I am trying to tie the IR discussion to the thing I am baking.  So, as I stuffed mostly chocolate dough with frozen mini-marshmallows and not overstuffing them while talking about threat inflation.  Why threat inflation?  Because I guest lectured about Arctic security this week.  I am not an Arctic Security expert, but I do call myself an Arctic Security Skeptic™.  So, I discussed how the government of Canada pretty deliberately raised concerns about the Chinese and Russian threats to the Arctic to get the public to support defence spending.  

My take:

  •  Russia's Arctic investments are almost entirely due to their feelings of insecurity over their vast Arctic--that there will be far more traffic on their side, that this used to be the one direction that a frequently invaded country didn't have to worry about.  And, as Napoleon said, don't interrupt your adversary when they are making a mistake.  Putting a lot of weapons/bases/etc in the north is mostly a waste of money.
  • China's Arctic threat is not military but economic and political--offering to provide internet for Inuit peoples, buying up mining firms, etc.  Not a random balloon or surveillance ship. What the hell is up there to surveil?  
  • The US?  Actually, the US is on the right side of the Law of the Sea and Canada is on the wrong side.  The big thing with the US right now is NORAD modernization so I talked a bit about that.
  • That threat inflation scares the folks up there, which ain't good.
  • What is needed is more infrastructure/support for the peoples of the north so that our sovereignty claims are, ironically, maintained through them, not despite them or around them. 
  • Climate change, disinformation, and cyber stuff are the key threats to Canadians in the north and everywhere else, and that stuff is mostly not military (and the military really wants not to do.emergency ops).   

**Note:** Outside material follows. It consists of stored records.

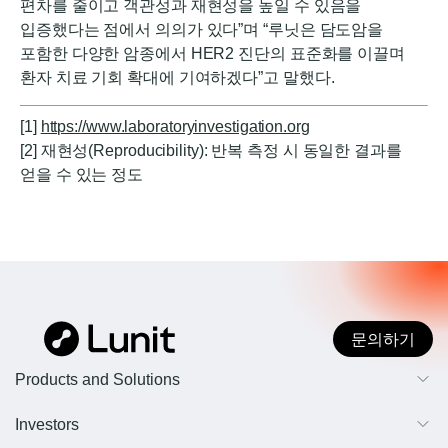
편차를 줄이고 객관성과 재현성을 높일 수 있음을
입증했다는 점에서 의의가 있다”며 “루닛은 담도암을
포함한 다양한 암종에서 HER2 진단의 표준화를 이끌며
환자 치료 기회 확대에 기여하겠다”고 말했다.
[1]
https://www.laboratoryinvestigation.org
[2] 재현성(Reproducibility): 반복 측정 시 동일한 결과를
얻을 수 있는 정도
문의하기
Products and Solutions
AI 영상진단
Investors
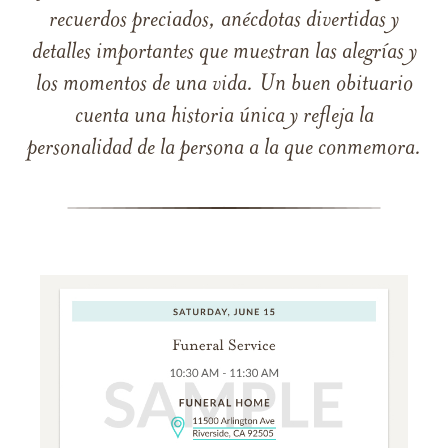
recuerdos preciados, anécdotas divertidas y
detalles importantes que muestran las alegrías y
los momentos de una vida. Un buen obituario
cuenta una historia única y refleja la
personalidad de la persona a la que conmemora.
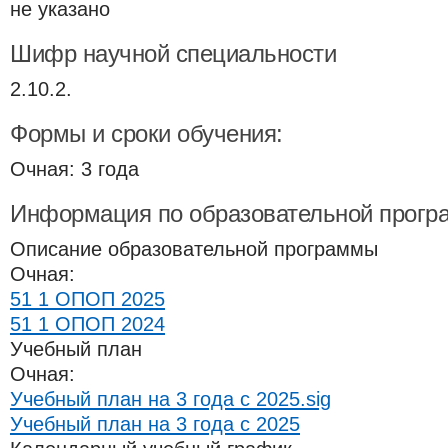
не указано
Шифр научной специальности
2.10.2.
Формы и сроки обучения:
Очная: 3 года
Информация по образовательной прогр
Описание образовательной программы
Очная:
51 1 ОПОП 2025
51 1 ОПОП 2024
Учебный план
Очная:
Учебный план на 3 года с 2025.sig
Учебный план на 3 года с 2025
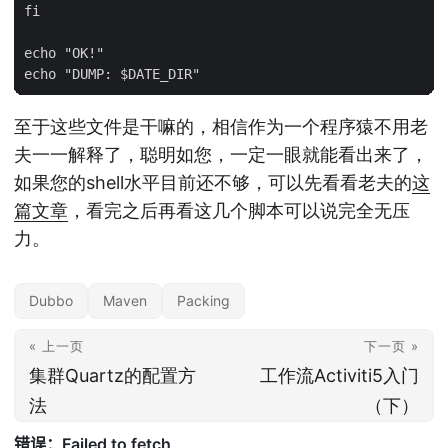
fi

echo "OK!"

至于这些文件是干嘛的，相信作为一个程序猿不用老
夫一一解释了，聪明如您，一定一眼就能看出来了，
如果您的shell水平目前还不够，可以先看看老夫的
这
篇文章
，看完之后再看这几个脚本可以说完全无压
力。
Dubbo
Maven
Packing
« 上一页
下一页 »
集群Quartz的配置方
工作流Activiti5入门
法
（下）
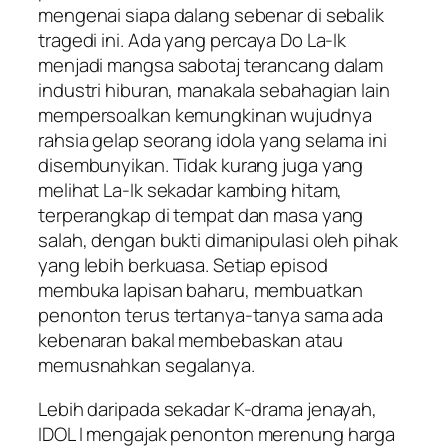
mengenai siapa dalang sebenar di sebalik
tragedi ini. Ada yang percaya Do La-Ik
menjadi mangsa sabotaj terancang dalam
industri hiburan, manakala sebahagian lain
mempersoalkan kemungkinan wujudnya
rahsia gelap seorang idola yang selama ini
disembunyikan. Tidak kurang juga yang
melihat La-Ik sekadar kambing hitam,
terperangkap di tempat dan masa yang
salah, dengan bukti dimanipulasi oleh pihak
yang lebih berkuasa. Setiap episod
membuka lapisan baharu, membuatkan
penonton terus tertanya-tanya sama ada
kebenaran bakal membebaskan atau
memusnahkan segalanya.
Lebih daripada sekadar K-drama jenayah,
IDOL I
mengajak penonton merenung harga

I do think Canada needs to spend more $ on defence because of the threats elsewhere and because of the use of the military as an instrument of, yes, policy.  But not because of little green men invading the high north.

 

Anyhow, more cookie making and more of these reels over the next month as I prepare for the big cookie delivery of winterfest.  As always, baking is joy, cookies are joy, giving cookies is joy, and making videos about IR and baking is also joy, at least for me.